El mérito de la ignorancia
La formación del profesorado es una pieza clave para mejorar la calidad de un sistema educativo. Parece lógico pensar que quien quiera dedicarse a la docencia deba adquirir unas nociones básicas de Historia de la Educación. Recordar por ejemplo que movimientos pedagógicos progresistas como Escuela Nueva fueron en su día asimilados por regímenes políticos totalitarios. Los programas educativos de la Alemania nazi, la Unión Soviética o la Italia fascista constituyen toda una crítica a la escuela tradicional asumiendo sin complejos las teorías de la educación moderna de principios del siglo XX. José Solís, ministro franquista, llegó a defender en las Cortes españolas un proyecto de ley que aumentaba el número de horas dedicadas al deporte en detrimento del estudio de lenguas clásicas. No es extraño que Gramsci estableciera un nexo de unión entre los autoritarismos políticos y los dogmas educativos innovadores.
Siempre será mejor en la escuela obligatoria estudiar humanidades que robótica o resiliencia. Las canciones y los bailes de Shakira emocionan a los alumnos pero cercenan las oportunidades que abre por ejemplo el conocimiento de los textos de Cervantes. La confianza, el empoderamiento cultural se logran trabajando el lenguaje y su gramática, el cuidado de las palabras como vehículo de las experiencias que compartimos. Hurtar a los alumnos una educación humanista es eliminar las bases del contrato social –que permitía a los de abajo alcanzar cotas de bienestar– en favor de los privilegios de clase predeterminados.
Las aulas han de ser espacios donde se realicen aprendizajes distintos a los que tienen lugar cotidianamente en el barrio o en la casa. Un buen plan de estudios es, por eso, en gran medida contracultural. Y el maestro, un referente que haría mal en competir y adoptar los métodos del youtuber. La relación docente-discente es asimétrica, alguien que sabe y enseña frente a otro que ignora pero aprende. El conflicto es inherente pero la perseverancia obtiene resultados que el histrionismo niega. “Suena sexy –afirma Nuno Crato, exministro de Educación portugués– decir que los alumnos tienen que aprender divirtiéndose, pero a mí lo que me preocupa es que aprendan con profundidad lo necesario, y que lo aprendan todos.
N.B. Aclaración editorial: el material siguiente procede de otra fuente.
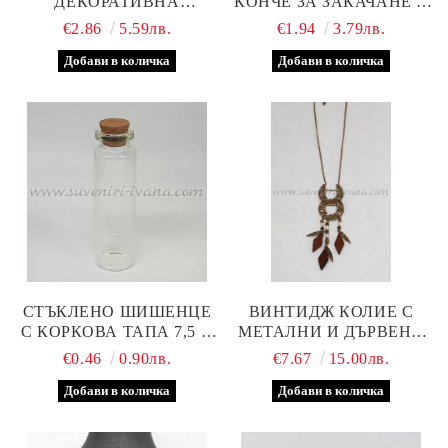
ДЕКОРАТИВНА
КОНЧЕ ЗА ЗАКАЧАНЕ С
ФИГУРКА ДЯДО
КЪСМЕТЧЕ/
€2.86
5.59лв.
€1.94
3.79лв.
КОЛЕДА
ПОЖЕЛАНИЕ
СТЪКЛЕНО ШИШЕНЦЕ
ВИНТИДЖ КОЛИЕ С
С КОРКОВА ТАПА 7,5 Х
МЕТАЛНИ И ДЪРВЕНИ
2,0 СМ
ЕЛЕМЕНТИ, МОДЕЛ ТРИ
€0.46
0.90лв.
€7.67
15.00лв.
Para divertir a los niños no hace falta maestros”.
Las consecuencias son claras. El relativismo cultural y la falta de criterio jerárquico termina perjudicando a las clases sociales más humildes. La formación académica y el entretenimiento casan mal en la escuela y generan confusión. Decía Gramsci que la enseñanza directa es una lucha contra el folklore, en referencia a los contrastes curriculares que habrían de ser muy evidentes con respecto al entorno en el que viven los alumnos. Las actuales situaciones de aprendizaje serían tachadas por él de reaccionarias, simples deseos verbalizados sin anclaje en el conocimiento, la memoria y la cultura.
Se trate del barrio más noble de la ciudad o de los suburbios, leer a Ángel González o Cien años de soledad, estudiar a Goya o a Platón, nos hace más libres. Es difícil sin embargo hablar de educar para la libertad sin hacer referencia a los conocimientos necesarios que hacen posible el ejercicio de esa libertad. Una libertad que no puede ser un punto de partida sino de llegada.
Dicho de otra forma: se engaña a los alumnos dulcificando su educación. Las actividades intelectuales imponen rigurosas exigencias imprescindibles para desarrollar el pensamiento y la capacidad crítica. El trabajo es un principio fundamental. Dejar hacer a la naturaleza, que nunca se equivoca y es buena en sí misma, significa abandonar al niño a la influencia casual y fortuita de sus circunstancias, un contexto cultural que no es siempre ni promisorio ni providente.
Lo cierto es que sin un magisterio competente no se alcanzan las etapas superiores del intelecto. Hacer hincapié en la instrucción frente a la educación supone además la desvinculación necesaria de la moral y la pedagogía. Si en lugar de centrarnos en la transmisión de conocimientos, los objetivos escolares buscan el desarrollo espiritual de los alumnos, el adoctrinamiento no tarda en mostrarse casi siempre de forma sectaria.
Instruir, por tanto, es trabajar en favor de la democracia y contra la barbarie populista. Como escribe Harold Entwistle, “el autoritario político que quiere formar a los jóvenes con una disposición emocional a favor de su propia ideología, hace bien en lucir el mérito de la ignorancia, el valor de no tener memoria del pasado ni información sobre las alternativas sociales y culturales contemporáneas” (Antonio Gramsci, una educación conservadora para una política radical, Akal, 2023).